闇の帝王の下につきながらマグル生まれと変わらず親しくしているセブルス。
純血主義を利用してやると言ったウィリアム。
皆が純血主義に心から賛同しているわけではない。心でどう思おうと純血主義のふりをすることは簡単で、それを身をもって知っているからアルタイルは簡単に闇の帝王を信用できない。
第一、魔法界からマグル生まれを追い出すなんて今更うまくいくものだろうか。疑念をどう説明したらいいのだろう。言ったところで母が聞く耳を持つとは考えられなかった。
「母様、ご安心ください。僕が死喰い人になります。アルタイルの分も立派に努めてみせます」
「レギュラス!」
アルタイルが振り返る。弟の目は使命感に燃えていた。
母は満足そうにうなずき、嘆息した。
「ああ、ブラック家の期待を裏切らないのはレギュラスだけだわ」
「さすがレギュラス様です」
クリーチャーが我が事のように誇らしげに言った。父は変わらずに無言で、空気のように存在感が薄かった。

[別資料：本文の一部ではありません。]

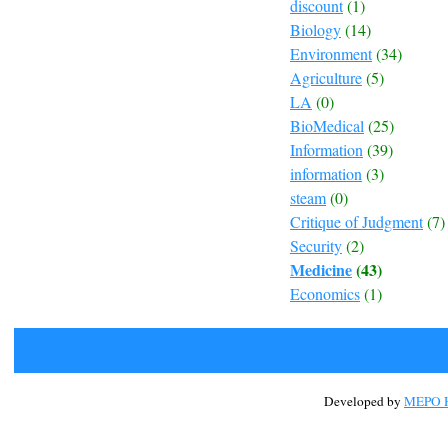
discount
(1)
Biology
(14)
Environment
(34)
Agriculture
(5)
LA
(0)
BioMedical
(25)
Information
(39)
information
(3)
steam
(0)
Critique of Judgment
(7)
Security
(2)
Medicine
(43)
Economics
(1)
Developed by
MEPO H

「アルタイル、レギュラスを見習って何がブラック家としてふさわしいか考えなさい」
「……はい、母様」
アルタイルは爪がてのひらに食いこむほど強く、拳を握りしめた。地下牢に行けとは言われなかっただけ、まだ完全に失望されたわけではない。けれど親の期待にこたえ続けることができるとは到底思えなかった。